Wildfire-spawned thunderclouds: How fire-induced clouds are creating their own weather

Do you remember the blood-red skies over Australia in the wake of the 2019-2020 new year fires? The raging wildfires produced post-apocalyptic, Mad Max-esque skylines and looming columns of smoke, dubbing this period the “Black Summer.” 

These bushfires caused the formation of pyrocumulonimbus clouds (pyroCbs), coined “fire clouds.” This is a fire-atmosphere phenomenon caused by rising smoke, ash, and hot air from the original fires. 

These fire-induced clouds create a positive-feedback loop by creating their own weather patterns, spreading flames and ash over land like a parasitic animal desperate to find a new host.

What are pyrocumulonimbus clouds?

Picture a cloud of ash and smoke, billowing up far into the atmosphere. You may be recalling mushrooming smoke plumes towering above the ground, the kind often associated with a volcanic eruption or a nuclear bomb blast. There is a third major event that can cause this: wildfires. 

The intense heat released from wildfires causes the surrounding air to become hot. Hot air is less dense than cool air, and is forced upward, casting a super-heated updraft into a vertical column that rises higher as the air around it cools with elevation. The moisture in the hot air condenses at high altitudes, causing pyroCbs to form. 

“In the absence of their rain-making ability, PyroCbs create their own weather in three main ways: lightning, erratic winds, and fire vortexes.”

These clouds, however, are not the harmless pearly-white clouds of children’s storybooks. They are dark and spiraling thunderstorm-like cloud formations filled with smoke, ash, moisture, and other burning materials that loom over their parent wildfires. These clouds perform like thunderclouds, minus one key feature — their ability to form rain. 

PyroCbs can create wind and lightning, initiating their own weather patterns. However, due to the particulate matter and heat in the smoke, the clouds often lack the ability to produce precipitation, and consequently, rainfall. 

How do pyrocumulus clouds create their own weather?

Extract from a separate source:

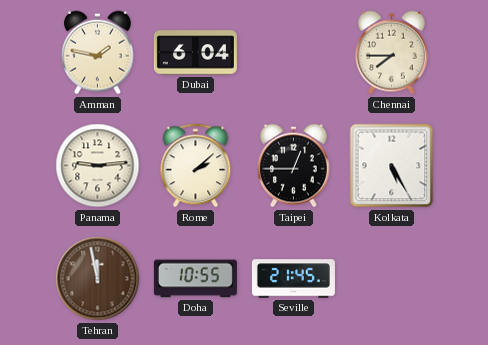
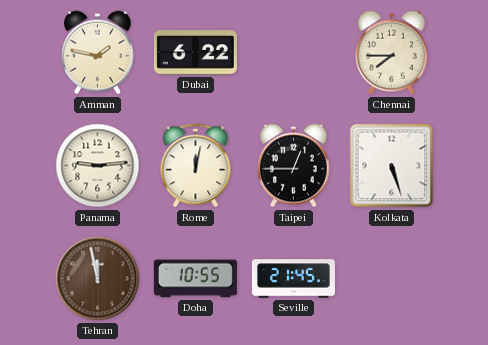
Dubai: 6:04 -> 6:22
Rome: 2:08 -> 12:02
Kolkata: 5:25 -> 5:27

It was long believed that pyroCbs could not move past the troposphere (the lowest level of the atmosphere) due to a lack of energy. Meteorologists at the US Navy, however, have proven that pyroCbs can indeed send smoke into the stratosphere (the second level of the atmosphere), making them more akin to a volcanic eruption. The billowing smoke injected into the stratosphere can persist upwards of a year and alter its composition and weather patterns.

Without precipitation, pyroCbs create their own weather in three main ways: lightning, erratic winds, and fire vortexes. 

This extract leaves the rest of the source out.